**Task:**
Transcribe all data verbatim. Skip the pictures.

**Source information:**
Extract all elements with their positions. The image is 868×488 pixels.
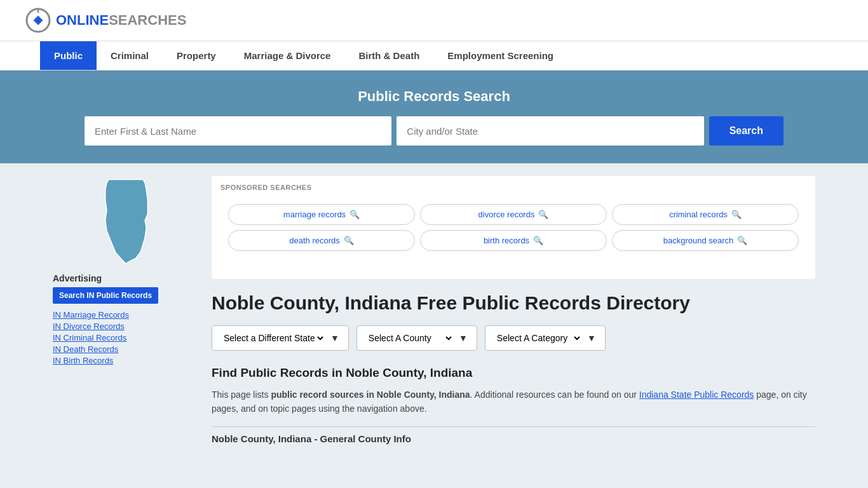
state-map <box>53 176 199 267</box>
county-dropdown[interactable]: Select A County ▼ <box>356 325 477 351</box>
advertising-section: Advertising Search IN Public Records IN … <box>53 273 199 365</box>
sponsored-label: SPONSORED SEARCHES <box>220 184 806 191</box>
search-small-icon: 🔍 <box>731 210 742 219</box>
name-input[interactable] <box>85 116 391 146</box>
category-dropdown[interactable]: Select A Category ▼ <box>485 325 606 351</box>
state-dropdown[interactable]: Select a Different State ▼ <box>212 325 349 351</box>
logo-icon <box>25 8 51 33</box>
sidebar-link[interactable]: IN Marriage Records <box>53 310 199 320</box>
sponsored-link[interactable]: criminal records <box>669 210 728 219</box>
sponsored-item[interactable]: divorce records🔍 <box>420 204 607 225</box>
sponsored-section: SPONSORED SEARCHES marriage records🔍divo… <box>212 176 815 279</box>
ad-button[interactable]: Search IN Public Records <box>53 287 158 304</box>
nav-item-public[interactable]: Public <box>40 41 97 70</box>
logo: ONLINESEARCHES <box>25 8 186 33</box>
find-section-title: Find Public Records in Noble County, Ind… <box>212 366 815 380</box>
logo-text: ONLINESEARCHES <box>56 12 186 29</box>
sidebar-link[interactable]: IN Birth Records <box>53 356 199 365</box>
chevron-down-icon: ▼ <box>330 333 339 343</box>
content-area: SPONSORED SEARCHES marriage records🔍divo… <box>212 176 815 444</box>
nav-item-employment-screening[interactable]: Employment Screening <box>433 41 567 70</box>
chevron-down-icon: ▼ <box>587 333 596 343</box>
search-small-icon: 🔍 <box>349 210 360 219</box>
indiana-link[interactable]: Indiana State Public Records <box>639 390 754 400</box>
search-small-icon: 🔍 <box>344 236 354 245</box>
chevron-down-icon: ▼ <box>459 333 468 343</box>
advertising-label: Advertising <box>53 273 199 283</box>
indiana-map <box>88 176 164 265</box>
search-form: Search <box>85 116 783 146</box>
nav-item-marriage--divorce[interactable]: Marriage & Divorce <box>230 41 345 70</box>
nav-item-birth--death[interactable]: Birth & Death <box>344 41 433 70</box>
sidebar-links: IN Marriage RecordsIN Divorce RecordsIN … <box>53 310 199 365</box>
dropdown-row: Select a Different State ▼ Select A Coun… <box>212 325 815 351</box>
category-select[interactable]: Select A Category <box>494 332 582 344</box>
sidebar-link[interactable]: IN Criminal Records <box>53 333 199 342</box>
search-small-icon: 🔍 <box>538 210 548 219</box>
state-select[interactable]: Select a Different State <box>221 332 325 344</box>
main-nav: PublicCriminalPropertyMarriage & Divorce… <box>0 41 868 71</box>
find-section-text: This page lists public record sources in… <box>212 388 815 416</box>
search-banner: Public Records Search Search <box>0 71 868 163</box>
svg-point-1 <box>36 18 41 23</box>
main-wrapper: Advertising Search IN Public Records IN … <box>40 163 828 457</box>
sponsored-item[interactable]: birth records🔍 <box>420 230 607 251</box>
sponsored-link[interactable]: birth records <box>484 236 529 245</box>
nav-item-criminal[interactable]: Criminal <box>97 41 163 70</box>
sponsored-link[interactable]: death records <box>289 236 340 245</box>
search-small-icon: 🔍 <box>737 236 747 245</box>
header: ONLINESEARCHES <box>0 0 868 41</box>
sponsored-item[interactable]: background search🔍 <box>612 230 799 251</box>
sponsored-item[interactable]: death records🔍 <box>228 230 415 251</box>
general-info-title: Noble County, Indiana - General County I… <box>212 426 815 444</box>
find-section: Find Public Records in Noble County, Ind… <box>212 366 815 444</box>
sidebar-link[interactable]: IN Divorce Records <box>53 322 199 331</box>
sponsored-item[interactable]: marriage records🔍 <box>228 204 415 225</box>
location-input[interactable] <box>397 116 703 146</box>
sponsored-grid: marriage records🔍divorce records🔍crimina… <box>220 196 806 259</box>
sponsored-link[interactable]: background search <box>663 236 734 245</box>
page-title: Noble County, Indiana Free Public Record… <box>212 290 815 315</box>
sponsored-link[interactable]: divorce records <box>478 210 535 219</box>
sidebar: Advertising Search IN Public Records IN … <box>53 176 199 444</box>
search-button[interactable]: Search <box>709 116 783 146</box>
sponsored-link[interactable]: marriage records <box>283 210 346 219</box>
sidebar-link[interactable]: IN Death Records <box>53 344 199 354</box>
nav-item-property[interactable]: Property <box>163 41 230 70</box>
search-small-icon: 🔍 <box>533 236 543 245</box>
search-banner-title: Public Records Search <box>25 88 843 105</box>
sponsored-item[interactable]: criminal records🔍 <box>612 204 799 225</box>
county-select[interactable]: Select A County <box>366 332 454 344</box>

**Answer space:**
Extract all elements with their positions. The image is 868×488 pixels.
state-map <box>53 176 199 267</box>
county-dropdown[interactable]: Select A County ▼ <box>356 325 477 351</box>
advertising-section: Advertising Search IN Public Records IN … <box>53 273 199 365</box>
sponsored-label: SPONSORED SEARCHES <box>220 184 806 191</box>
search-small-icon: 🔍 <box>731 210 742 219</box>
name-input[interactable] <box>85 116 391 146</box>
category-dropdown[interactable]: Select A Category ▼ <box>485 325 606 351</box>
state-dropdown[interactable]: Select a Different State ▼ <box>212 325 349 351</box>
logo-icon <box>25 8 51 33</box>
sidebar-link[interactable]: IN Marriage Records <box>53 310 199 320</box>
sponsored-link[interactable]: criminal records <box>669 210 728 219</box>
sponsored-item[interactable]: divorce records🔍 <box>420 204 607 225</box>
sponsored-section: SPONSORED SEARCHES marriage records🔍divo… <box>212 176 815 279</box>
ad-button[interactable]: Search IN Public Records <box>53 287 158 304</box>
nav-item-public[interactable]: Public <box>40 41 97 70</box>
logo: ONLINESEARCHES <box>25 8 186 33</box>
find-section-title: Find Public Records in Noble County, Ind… <box>212 366 815 380</box>
logo-text: ONLINESEARCHES <box>56 12 186 29</box>
sidebar-link[interactable]: IN Birth Records <box>53 356 199 365</box>
chevron-down-icon: ▼ <box>330 333 339 343</box>
content-area: SPONSORED SEARCHES marriage records🔍divo… <box>212 176 815 444</box>
nav-item-employment-screening[interactable]: Employment Screening <box>433 41 567 70</box>
chevron-down-icon: ▼ <box>587 333 596 343</box>
search-small-icon: 🔍 <box>349 210 360 219</box>
indiana-link[interactable]: Indiana State Public Records <box>639 390 754 400</box>
search-small-icon: 🔍 <box>344 236 354 245</box>
chevron-down-icon: ▼ <box>459 333 468 343</box>
advertising-label: Advertising <box>53 273 199 283</box>
indiana-map <box>88 176 164 265</box>
search-form: Search <box>85 116 783 146</box>
nav-item-marriage--divorce[interactable]: Marriage & Divorce <box>230 41 345 70</box>
nav-item-birth--death[interactable]: Birth & Death <box>344 41 433 70</box>
sidebar-links: IN Marriage RecordsIN Divorce RecordsIN … <box>53 310 199 365</box>
dropdown-row: Select a Different State ▼ Select A Coun… <box>212 325 815 351</box>
category-select[interactable]: Select A Category <box>494 332 582 344</box>
sidebar-link[interactable]: IN Criminal Records <box>53 333 199 342</box>
search-small-icon: 🔍 <box>538 210 548 219</box>
state-select[interactable]: Select a Different State <box>221 332 325 344</box>
main-nav: PublicCriminalPropertyMarriage & Divorce… <box>0 41 868 71</box>
find-section-text: This page lists public record sources in… <box>212 388 815 416</box>
search-banner: Public Records Search Search <box>0 71 868 163</box>
svg-point-1 <box>36 18 41 23</box>
main-wrapper: Advertising Search IN Public Records IN … <box>40 163 828 457</box>
sponsored-item[interactable]: birth records🔍 <box>420 230 607 251</box>
sponsored-link[interactable]: birth records <box>484 236 529 245</box>
nav-item-criminal[interactable]: Criminal <box>97 41 163 70</box>
sponsored-link[interactable]: death records <box>289 236 340 245</box>
search-small-icon: 🔍 <box>737 236 747 245</box>
header: ONLINESEARCHES <box>0 0 868 41</box>
sponsored-item[interactable]: background search🔍 <box>612 230 799 251</box>
sponsored-item[interactable]: death records🔍 <box>228 230 415 251</box>
general-info-title: Noble County, Indiana - General County I… <box>212 426 815 444</box>
find-section: Find Public Records in Noble County, Ind… <box>212 366 815 444</box>
sidebar-link[interactable]: IN Divorce Records <box>53 322 199 331</box>
sponsored-item[interactable]: marriage records🔍 <box>228 204 415 225</box>
location-input[interactable] <box>397 116 703 146</box>
sponsored-grid: marriage records🔍divorce records🔍crimina… <box>220 196 806 259</box>
sponsored-link[interactable]: background search <box>663 236 734 245</box>
page-title: Noble County, Indiana Free Public Record… <box>212 290 815 315</box>
sponsored-link[interactable]: divorce records <box>478 210 535 219</box>
sidebar: Advertising Search IN Public Records IN … <box>53 176 199 444</box>
search-button[interactable]: Search <box>709 116 783 146</box>
sponsored-link[interactable]: marriage records <box>283 210 346 219</box>
sidebar-link[interactable]: IN Death Records <box>53 344 199 354</box>
nav-item-property[interactable]: Property <box>163 41 230 70</box>
search-small-icon: 🔍 <box>533 236 543 245</box>
search-banner-title: Public Records Search <box>25 88 843 105</box>
sponsored-item[interactable]: criminal records🔍 <box>612 204 799 225</box>
county-select[interactable]: Select A County <box>366 332 454 344</box>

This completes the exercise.